You can't SEE a user story

As a ___, I want to ___... is, at best, a poorly-written plot synopsis.

What is a user story? A mad-lib sentence about a user, right?

As a ____, I want to ____, so that I can ____.

Bleh. No.

A user story is… get this…

A story.

“As a ____, I want to ____, so that I can ____” is not a story. At best, it’s a (very poorly written) plot synopsis. You can’t see a user story.

Now, that doesn’t mean this format is inherently bad… but it alone, it completely misses the point of a user story. And this is the key: The whole point of a user story is the discussion about it.

As Jeff Patton explains in his 2014 video, User Story Mapping: Discover the Whole Story:

The original idea of a story was simple: Use it to facilitate a conversation.

The conversation is the important part. If you’re writing “user stories”, then handing them off to someone to implement, and that conversation doesn’t happen… then you’ve utterly missed the point of user stories.

And if you have had that conversation… then it’s the shared context that conversation brings that is of value. The physical (or electronic) card with the mad-lib phrase serves only as a reminder of that story discussion that took place.

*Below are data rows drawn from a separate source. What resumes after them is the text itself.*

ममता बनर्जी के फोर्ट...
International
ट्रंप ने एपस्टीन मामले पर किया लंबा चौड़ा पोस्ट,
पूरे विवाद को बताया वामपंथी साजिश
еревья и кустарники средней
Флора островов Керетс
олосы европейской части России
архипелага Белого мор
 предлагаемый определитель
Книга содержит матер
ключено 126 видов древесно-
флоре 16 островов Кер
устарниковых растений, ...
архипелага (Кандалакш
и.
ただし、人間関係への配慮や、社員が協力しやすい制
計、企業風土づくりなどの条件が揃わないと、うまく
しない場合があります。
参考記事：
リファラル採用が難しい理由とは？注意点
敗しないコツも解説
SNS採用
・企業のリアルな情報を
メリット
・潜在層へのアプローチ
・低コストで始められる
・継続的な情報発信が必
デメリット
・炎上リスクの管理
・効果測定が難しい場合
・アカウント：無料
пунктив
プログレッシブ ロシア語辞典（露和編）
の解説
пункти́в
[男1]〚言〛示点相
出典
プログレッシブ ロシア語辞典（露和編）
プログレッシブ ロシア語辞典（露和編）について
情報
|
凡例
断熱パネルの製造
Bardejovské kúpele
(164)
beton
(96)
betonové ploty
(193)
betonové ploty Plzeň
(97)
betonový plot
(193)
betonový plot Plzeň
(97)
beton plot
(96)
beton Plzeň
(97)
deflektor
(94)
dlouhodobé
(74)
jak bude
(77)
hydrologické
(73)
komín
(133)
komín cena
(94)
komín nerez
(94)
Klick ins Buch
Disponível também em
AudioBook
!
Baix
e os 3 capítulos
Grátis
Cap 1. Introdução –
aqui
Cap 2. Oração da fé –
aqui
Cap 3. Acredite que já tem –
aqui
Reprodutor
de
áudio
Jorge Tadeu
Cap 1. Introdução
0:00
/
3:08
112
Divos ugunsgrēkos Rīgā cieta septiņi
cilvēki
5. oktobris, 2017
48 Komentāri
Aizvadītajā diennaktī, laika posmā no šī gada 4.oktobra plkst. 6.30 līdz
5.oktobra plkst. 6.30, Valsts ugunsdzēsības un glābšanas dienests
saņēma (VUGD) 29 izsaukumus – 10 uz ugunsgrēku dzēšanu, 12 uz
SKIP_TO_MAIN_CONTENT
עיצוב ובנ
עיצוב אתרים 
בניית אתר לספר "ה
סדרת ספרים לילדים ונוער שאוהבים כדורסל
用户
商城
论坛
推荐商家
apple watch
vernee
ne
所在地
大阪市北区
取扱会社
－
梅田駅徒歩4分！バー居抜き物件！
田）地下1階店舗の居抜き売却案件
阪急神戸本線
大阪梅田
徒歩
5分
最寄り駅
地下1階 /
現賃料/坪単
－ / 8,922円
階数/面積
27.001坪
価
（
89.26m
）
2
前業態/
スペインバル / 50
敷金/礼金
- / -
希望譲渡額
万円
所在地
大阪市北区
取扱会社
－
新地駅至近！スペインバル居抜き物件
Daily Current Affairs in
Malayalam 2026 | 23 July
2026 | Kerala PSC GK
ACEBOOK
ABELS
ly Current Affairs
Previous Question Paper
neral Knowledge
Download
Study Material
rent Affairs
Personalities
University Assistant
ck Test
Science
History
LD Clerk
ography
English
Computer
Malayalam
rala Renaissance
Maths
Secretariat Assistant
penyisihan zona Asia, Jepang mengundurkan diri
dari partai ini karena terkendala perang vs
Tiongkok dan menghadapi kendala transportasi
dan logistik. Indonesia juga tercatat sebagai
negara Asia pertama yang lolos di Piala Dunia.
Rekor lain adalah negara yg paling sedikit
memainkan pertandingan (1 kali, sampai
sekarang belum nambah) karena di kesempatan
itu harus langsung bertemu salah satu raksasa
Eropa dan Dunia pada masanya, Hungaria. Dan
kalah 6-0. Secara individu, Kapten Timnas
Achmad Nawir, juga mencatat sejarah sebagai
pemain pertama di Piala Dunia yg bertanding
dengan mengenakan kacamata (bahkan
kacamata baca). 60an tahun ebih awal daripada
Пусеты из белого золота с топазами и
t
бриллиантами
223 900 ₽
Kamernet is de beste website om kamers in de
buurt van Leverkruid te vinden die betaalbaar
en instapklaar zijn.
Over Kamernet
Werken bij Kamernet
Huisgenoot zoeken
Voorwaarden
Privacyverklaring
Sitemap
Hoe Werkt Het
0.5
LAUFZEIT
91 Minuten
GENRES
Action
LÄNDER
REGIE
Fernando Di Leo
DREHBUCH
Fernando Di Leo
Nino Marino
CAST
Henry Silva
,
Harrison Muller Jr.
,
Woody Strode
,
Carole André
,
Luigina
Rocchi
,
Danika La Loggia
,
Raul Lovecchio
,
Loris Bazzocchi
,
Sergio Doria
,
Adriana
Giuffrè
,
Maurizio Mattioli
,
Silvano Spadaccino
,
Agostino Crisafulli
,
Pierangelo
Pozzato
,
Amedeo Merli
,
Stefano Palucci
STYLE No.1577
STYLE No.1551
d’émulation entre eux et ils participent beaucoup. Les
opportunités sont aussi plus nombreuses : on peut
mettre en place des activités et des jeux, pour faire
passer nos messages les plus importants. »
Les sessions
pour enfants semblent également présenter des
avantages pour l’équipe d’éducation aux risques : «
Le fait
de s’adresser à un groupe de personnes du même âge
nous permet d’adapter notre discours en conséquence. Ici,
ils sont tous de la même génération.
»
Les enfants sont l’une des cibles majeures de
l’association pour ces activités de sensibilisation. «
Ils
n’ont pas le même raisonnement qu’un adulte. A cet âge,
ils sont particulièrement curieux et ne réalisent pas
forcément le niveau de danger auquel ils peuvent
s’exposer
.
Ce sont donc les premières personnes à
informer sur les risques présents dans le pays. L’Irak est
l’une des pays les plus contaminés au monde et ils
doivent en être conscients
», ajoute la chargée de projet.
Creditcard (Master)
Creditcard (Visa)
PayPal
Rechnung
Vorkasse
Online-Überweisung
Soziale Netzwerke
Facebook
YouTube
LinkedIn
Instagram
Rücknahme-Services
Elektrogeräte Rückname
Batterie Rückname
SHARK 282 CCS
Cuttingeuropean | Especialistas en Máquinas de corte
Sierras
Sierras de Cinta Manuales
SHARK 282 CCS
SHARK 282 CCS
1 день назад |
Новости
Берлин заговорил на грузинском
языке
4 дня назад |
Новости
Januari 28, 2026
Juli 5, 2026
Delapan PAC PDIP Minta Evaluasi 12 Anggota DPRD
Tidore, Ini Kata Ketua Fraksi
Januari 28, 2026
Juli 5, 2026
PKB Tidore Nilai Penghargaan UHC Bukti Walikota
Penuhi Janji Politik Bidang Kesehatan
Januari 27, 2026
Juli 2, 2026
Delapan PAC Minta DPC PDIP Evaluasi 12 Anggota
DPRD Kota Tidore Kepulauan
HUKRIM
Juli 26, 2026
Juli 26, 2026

Now before anyone lashes out at me me for saying “you can’t see a user story”, I’ll admit there’s a bit of ambiguity in the definition. Is the user story that card, that prompts the discussion? Or is it the discussion? I don’t really know. I also don’t care. As long as you’re having that discussion, call your card a user story, and tell me that you can indeed see it. I’ll admit I was wrong. But only after you’re actually having those conversations.